> **SOURCE INFORMATION**
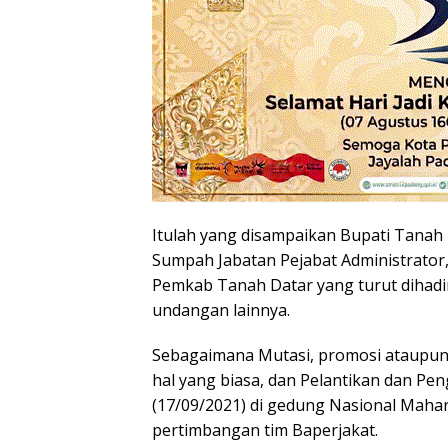
Itulah yang disampaikan Bupati Tanah 
Sumpah Jabatan Pejabat Administrator
Pemkab Tanah Datar yang turut dihadi
undangan lainnya.
Sebagaimana Mutasi, promosi ataupun r
hal yang biasa, dan Pelantikan dan Pen
(17/09/2021) di gedung Nasional Mahar
pertimbangan tim Baperjakat.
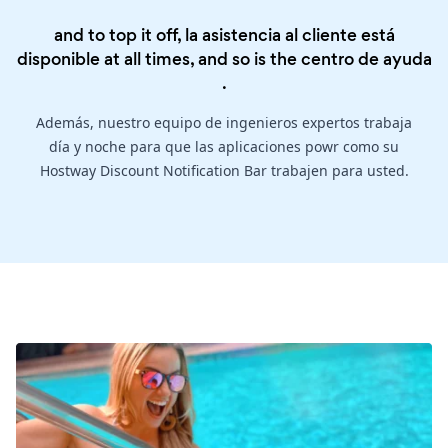
and to top it off, la asistencia al cliente está
disponible at all times, and so is the
centro de ayuda
.
Además, nuestro equipo de ingenieros expertos trabaja
día y noche para que las aplicaciones powr como su
Hostway Discount Notification Bar trabajen para usted.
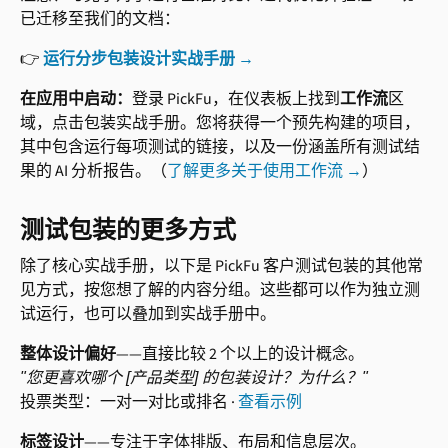
已迁移至我们的文档：
👉 
运行分步包装设计实战手册 →
在应用中启动：
登录 PickFu，在仪表板上找到
工作流
区
域，点击包装实战手册。您将获得一个预先构建的项目，
其中包含运行每项测试的链接，以及一份涵盖所有测试结
果的 AI 分析报告。（
了解更多关于使用工作流 →
）
测试包装的更多方式
除了核心实战手册，以下是 PickFu 客户测试包装的其他常
见方式，按您想了解的内容分组。这些都可以作为独立测
试运行，也可以叠加到实战手册中。
整体设计偏好
——直接比较 2 个以上的设计概念。
"您更喜欢哪个 [产品类型] 的包装设计？为什么？"
投票类型：一对一对比或排名 · 
查看示例
标签设计
——专注于字体排版、布局和信息层次。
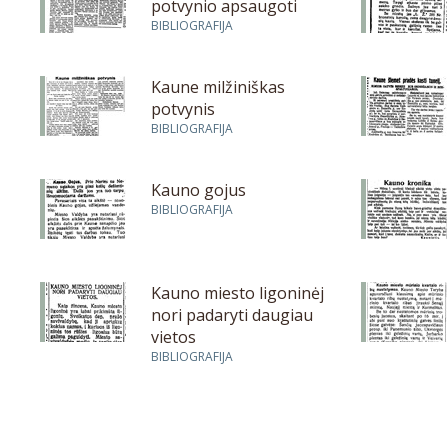
potvynio apsaugoti
BIBLIOGRAFIJA
Kaune milžiniškas
potvynis
BIBLIOGRAFIJA
Kauno gojus
BIBLIOGRAFIJA
Kauno miesto ligoninėj
nori padaryti daugiau
vietos
BIBLIOGRAFIJA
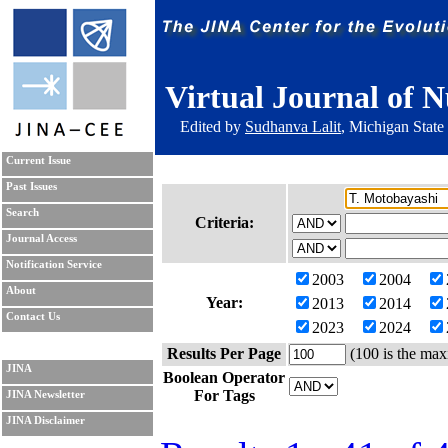
Virtual Journal of N
Edited by
Sudhanva Lalit
, Michigan State
Current Issue
Past Issues
Search
Criteria:
Journal Access
Notification Service
2003
2004
About
Year:
2013
2014
Contact Us
2023
2024
Results Per Page
(100 is the max
JINA
Boolean Operator
For Tags
JINA Newsletter
JINA Disclaimer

> **REQUIRED ACTION**
Look over the listing. Pull out every line with the string "Notification" in it.

> **RESPONSE BELOW**
Hostway Discount Notification Bar trabajen para usted.
Notification Service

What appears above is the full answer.